British heiress and socialite (1810–1891)

Maria Kinnaird (1810–1891), born on St. Vincent, was orphaned when La Soufrière erupted in 1812 and was later adopted by the politician Richard Sharp, known as "Conversation Sharp". Sharp was once considered possibly to be the most popular man in London of his time. Through her adoptive father, she inherited not only a considerable fortune but a wide network of influential friends and contacts, particularly among Whig circles. She became a prominent socialite and leading hostess in London during the mid-Victorian period and was described as being an accomplished, attractive, and intelligent woman. In 1835, she married Thomas Drummond, who developed the use of Drummond Light in surveying. She would be her husband's mainstay during his final years as Under-Secretary for Ireland (1835–1840).

==Biography==
Maria was given every advantage, educationally, socially, and culturally and came to know many of the prominent artists, musicians, politicians, and socialites of the time. When her adoptive father died, she moved into a house in Hyde Park Gardens while maintaining the family retreat, Fredley, in Mickleham, Surrey.

As a teenager, she became friends with Dora Wordsworth. Some of the correspondence, resulting from their friendship which lasted until Dora's death, still exists. Maria is said to have possessed an exceptional singing voice of which William Wordsworth was particularly enamoured. Among her many friends were Sydney Smith, the artist J. M. W. Turner, John Russell, 1st Earl Russell, Professor Wheatstone, George Meredith, Charles Babbage, Michael Faraday, Austen Henry Layard, and Henry Petty-Fitzmaurice, 4th Marquess of Lansdowne, who were entertained by Maria at Hyde Park Gardens and at Fredley between the years 1843 and 1891. Her social circle was extensive and notable.

== Family life ==
At one time, there were rumours that Maria would marry the historian Thomas Macaulay. The son of Samuel Romilly was also thought to have been infatuated with her; but, in the end, she married army surveyor Thomas Drummond at Weston House, the impressive home of Sir George Philips, 1st Baronet. She became her husband's mainstay during a particularly stressful period—which eventually led to his death—when he successfully acted as Under-Secretary for Ireland (1835–1840).
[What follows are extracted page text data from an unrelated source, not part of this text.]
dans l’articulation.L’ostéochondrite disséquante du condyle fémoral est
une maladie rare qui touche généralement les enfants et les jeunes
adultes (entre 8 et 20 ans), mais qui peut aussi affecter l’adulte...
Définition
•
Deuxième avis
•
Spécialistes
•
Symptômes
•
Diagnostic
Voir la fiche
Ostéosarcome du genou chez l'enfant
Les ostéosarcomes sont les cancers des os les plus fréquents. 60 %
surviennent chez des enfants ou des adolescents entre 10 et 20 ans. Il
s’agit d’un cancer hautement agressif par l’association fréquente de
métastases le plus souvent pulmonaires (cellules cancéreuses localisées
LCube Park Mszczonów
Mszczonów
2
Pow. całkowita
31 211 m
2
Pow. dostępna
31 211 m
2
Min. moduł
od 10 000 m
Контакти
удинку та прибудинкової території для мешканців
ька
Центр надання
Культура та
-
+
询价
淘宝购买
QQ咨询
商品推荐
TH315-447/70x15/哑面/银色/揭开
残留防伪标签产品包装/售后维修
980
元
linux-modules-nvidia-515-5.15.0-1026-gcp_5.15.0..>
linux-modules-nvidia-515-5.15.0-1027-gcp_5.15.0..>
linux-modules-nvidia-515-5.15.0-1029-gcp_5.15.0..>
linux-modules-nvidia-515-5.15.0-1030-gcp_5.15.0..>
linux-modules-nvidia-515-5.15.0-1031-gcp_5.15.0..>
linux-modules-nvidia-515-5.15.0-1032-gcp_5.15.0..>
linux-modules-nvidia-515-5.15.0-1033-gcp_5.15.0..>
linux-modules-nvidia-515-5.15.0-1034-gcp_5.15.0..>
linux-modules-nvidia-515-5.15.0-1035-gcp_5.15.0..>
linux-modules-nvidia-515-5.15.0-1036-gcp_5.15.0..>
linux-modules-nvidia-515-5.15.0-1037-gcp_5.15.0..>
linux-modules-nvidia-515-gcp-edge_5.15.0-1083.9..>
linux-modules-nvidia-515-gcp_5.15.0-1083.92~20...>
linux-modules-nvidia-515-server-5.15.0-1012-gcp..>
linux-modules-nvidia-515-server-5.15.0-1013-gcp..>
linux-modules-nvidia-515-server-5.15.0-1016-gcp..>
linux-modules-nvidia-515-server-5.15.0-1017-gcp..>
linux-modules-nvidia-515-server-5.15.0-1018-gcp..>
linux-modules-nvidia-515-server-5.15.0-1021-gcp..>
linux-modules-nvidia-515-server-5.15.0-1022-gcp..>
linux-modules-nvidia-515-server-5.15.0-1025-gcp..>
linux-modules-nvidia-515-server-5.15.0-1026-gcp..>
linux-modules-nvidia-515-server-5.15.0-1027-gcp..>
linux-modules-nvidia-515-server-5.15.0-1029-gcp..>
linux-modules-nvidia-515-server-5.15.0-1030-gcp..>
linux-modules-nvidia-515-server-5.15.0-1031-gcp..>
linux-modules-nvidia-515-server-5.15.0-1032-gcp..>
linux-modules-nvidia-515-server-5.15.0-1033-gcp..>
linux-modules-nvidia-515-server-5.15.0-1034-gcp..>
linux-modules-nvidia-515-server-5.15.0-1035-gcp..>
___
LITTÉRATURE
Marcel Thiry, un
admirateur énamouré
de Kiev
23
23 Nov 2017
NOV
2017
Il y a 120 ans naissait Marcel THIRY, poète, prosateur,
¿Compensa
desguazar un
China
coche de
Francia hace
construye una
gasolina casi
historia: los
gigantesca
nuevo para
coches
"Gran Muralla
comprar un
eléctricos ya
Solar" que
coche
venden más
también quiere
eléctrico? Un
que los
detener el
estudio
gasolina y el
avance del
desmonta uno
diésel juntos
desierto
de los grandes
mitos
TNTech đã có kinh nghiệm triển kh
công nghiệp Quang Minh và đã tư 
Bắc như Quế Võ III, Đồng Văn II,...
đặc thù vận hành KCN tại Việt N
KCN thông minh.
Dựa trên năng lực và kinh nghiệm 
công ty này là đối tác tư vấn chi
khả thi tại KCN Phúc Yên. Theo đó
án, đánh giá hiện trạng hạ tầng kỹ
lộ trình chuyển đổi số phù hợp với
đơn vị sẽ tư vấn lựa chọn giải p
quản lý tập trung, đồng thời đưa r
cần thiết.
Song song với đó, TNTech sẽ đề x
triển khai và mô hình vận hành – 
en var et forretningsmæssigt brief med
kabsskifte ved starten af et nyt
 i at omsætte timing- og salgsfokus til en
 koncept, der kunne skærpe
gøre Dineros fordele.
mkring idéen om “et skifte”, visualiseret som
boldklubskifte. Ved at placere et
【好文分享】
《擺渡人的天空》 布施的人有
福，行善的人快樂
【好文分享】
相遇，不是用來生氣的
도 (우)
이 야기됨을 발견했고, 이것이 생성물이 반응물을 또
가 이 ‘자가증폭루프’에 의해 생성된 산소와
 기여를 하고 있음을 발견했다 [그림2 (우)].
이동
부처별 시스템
Maria and Thomas had three daughters, Fanny, Mary (who became the wife of Joseph Kay), and Emily. In her declining years, it is said that Robert Browning frequently visited Maria at Fredley to read her some of his and his wife's poetry.

== Death ==
Maria died in 1891 and was buried in Mickleham churchyard. She left a self-portrait of Sir Joshua Reynolds to her daughter, Emily Drummond, who eventually gave it to the National Gallery in London. The painting had originally been purchased by Richard Sharp from Hester Thrale for just over £128 in 1816.